# Sterilizing a Great STuff cage



## Rain_Frog (Apr 27, 2004)

This is devastating, but I think I may have to do it. My mantella betsileo, while doing fine (calling all the time) refuse to use the rest of their more arboreal style cage. They only utilize a territory in the back, and virtualyl never climb, and never use the front. I can tell they like the Ivy along the coco panel because of the "bower effect" as Penny is about ready to lay her eggs....hopefully!  

Like every hobbyist has noticed, lots of information about some frogs is quite general and pretty inaccurate, such as my tinctorius, Kole, is ALWAYS climbing and trying to get out of his 20 gallon high tank.

What sucks is the fact I JUST remodeled my tinc's cage, and I plan to leave him in there for a few months just not to stress him out.

I'm gonna have to move my mantellas into a longer style tnak in the basement where they'll experience cooler temps during the winter to get them to breed.
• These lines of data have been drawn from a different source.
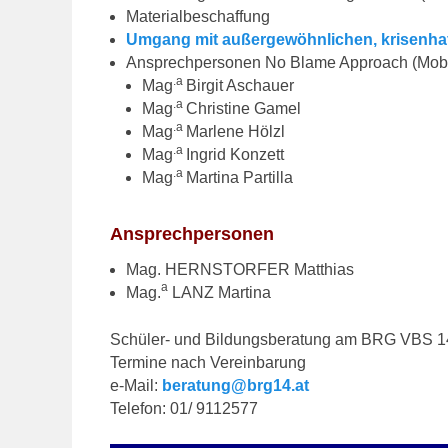
Materialbeschaffung
Umgang mit außergewöhnlichen, krisenhaf
Ansprechpersonen No Blame Approach (Mobb
.a
Mag
Birgit Aschauer
.a
Mag
Christine Gamel
.a
Mag
Marlene Hölzl
.a
Mag
Ingrid Konzett
.a
Mag
Martina Partilla
Ansprechpersonen
Mag. HERNSTORFER Matthias
a
Mag.
LANZ Martina
Schüler- und Bildungsberatung am BRG VBS 1
Termine nach Vereinbarung
e-Mail:
beratung@brg14.at
Telefon: 01/ 9112577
So, the question is, how does one sterilize this beautiful cage? I have Great Stuff and silicone for background, and cork, but the cork isn't attahed to the wall. I don't want to add soapy water to the Great Stuff as the peat will absorb it and I'd have to scrub it off.
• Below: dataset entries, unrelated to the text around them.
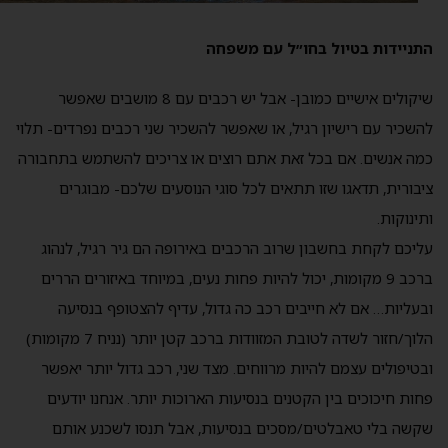
התניידות בטיול בחו״ל עם משפחה
שיקולים אישיים כמובן- אבל יש רכבים עם 8 מושבים שאפשר
להשכיר עם רישיון רגיל, או שאפשר להשכיר שני רכבים נפרדים- תלוי
כמה אנשים. אם בכל זאת אתם רוצים או צריכים להשתמש בתחבורה
ציבורית, תדאגו שזו תתאים לכל סוגי הנוסעים שלכם- מבוגרים
ותינוקות.
עליכם לקחת בחשבון שרוב הרכבים באירופה הם גיר רגיל, לנהוג
ברכב 9 מקומות, יכול להיות פחות נעים, במיוחד באיזורים הררים
ובעליות… אם לא חייבים רכב כה גדול, עדיף להצטופף בנסיעה
הלוך/חזור לשדה לטובת המזוודות ברכב קטן יותר (נניח 7 מקומות)
ובטיפולים עצמם להיות מרווחים. מצד שני, רכב גדול יותר יאפשר
פחות חיכוכים בין הקטנים בנסיעות הארוכות יותר. אנחנו יודעים
שקשה בלי טאבלטים/מסכים בנסיעות, אבל תנסו לשכנע אותם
My mantelllas were diagnosised with nemetodes from a stool sample long ago, but I use panacur. No protozoans detected, everybody is healthy and are nearly fully grown. 
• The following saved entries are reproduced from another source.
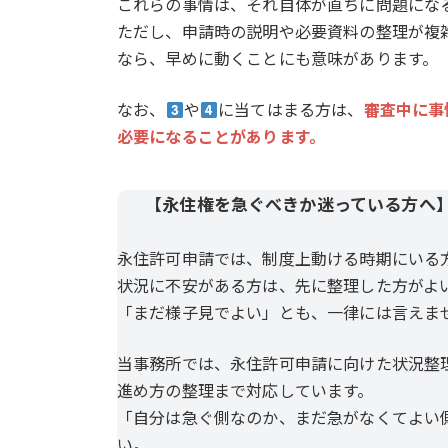
これらの事情は、それ自体が直ちに問題にな
ただし、申請時の説明や必要資料の整理が複
なら、早めに動くことにも意味があります。
なお、
や
に当てはまる方は、
審査中に事
必要になることがあります。
【永住権を急ぐべきか迷っている方へ
永住許可申請では、制度上動ける時期にいる
状況に不安がある方は、先に整理した方がよ
「まだ様子見でよい」とも、一律には言えま
当事務所では、永住許可申請に向けた状況整
進め方の整理まで対応しています。
「自分は急ぐ側なのか、まだ急がなくてよい
い。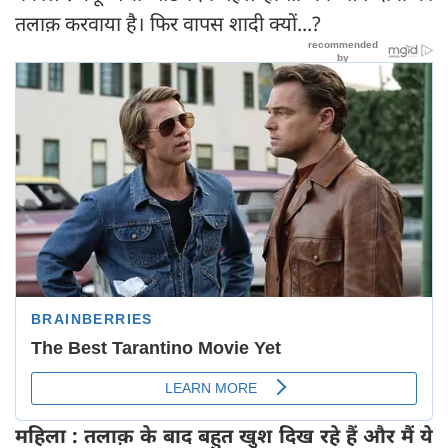
तलाक़ करवाया है। फिर वापस शादी क्यों...?
महिला : तलाक़ के बाद बहुत खुश दिख रहे हैं और मैं ये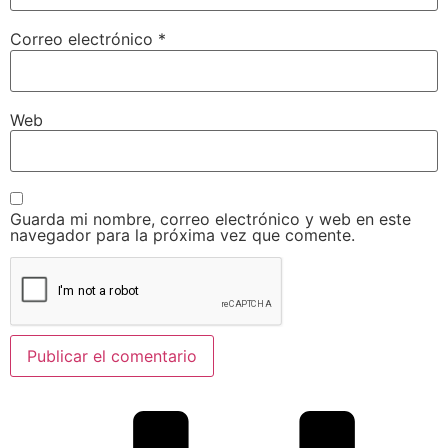
Correo electrónico
*
Web
Guarda mi nombre, correo electrónico y web en este
navegador para la próxima vez que comente.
What I want to know, even though I got panacur and there are no protozoans, I wonder about things such as viruses that might be harmful to a New World frog but not to an Old World style animal. Should I really be that concerned? All animals are very healthy.


----------



## Rain_Frog (Apr 27, 2004)

If I remove all the soil, all of the plants, what about using a black light, aka, some form of ultraviolet radiation inside the tank after everything else is removed? I can't drag it out into the sunlight, as its too large and I don't want to redo the tricolor's side of the double tank.


----------



## Guest (Oct 18, 2004)

Sterlizing the vivarium when putting different frogs in it is a "really good" idea, but not absolutely necessary. If you "mysterioulsy" lost frogs in a vivarium you would be *insane* not to sterlize it before putting new frogs in. However if the previous inhabitants were/are healthy, its more of a judgement call, a risk still none the less. You never know what parasite might live happily in one frog that could kill the other so be carefull. Since your talking about mantellas vs darts I might even be more inclined to err on the side of caution. You could always try introducing one of the frogs to the vivarium for a couple of weeks and see how it does.

-Tad


----------



## Guest (Oct 18, 2004)

Has anyone ever used or tried a Grapefruit seed Extract solution sprayed on the background to try to sterilize it. I use it on the bare glass terrariums before I set them up and also use it to clean out my rat cages. It's known for it's antibacterial/antimicrobial/antivirial qualities and being non-toxic. I've never tried it on the backgrounds. Wonder if you could spray it down good enough with it and let it dry if it would kill enough buggies to do some good.


----------



## Rain_Frog (Apr 27, 2004)

Is grapefruit extract too acidic to where it would damage the Great Stuff background? And, if it gets into the peat mix on the wall, could that be too acidic once the frogs move in? 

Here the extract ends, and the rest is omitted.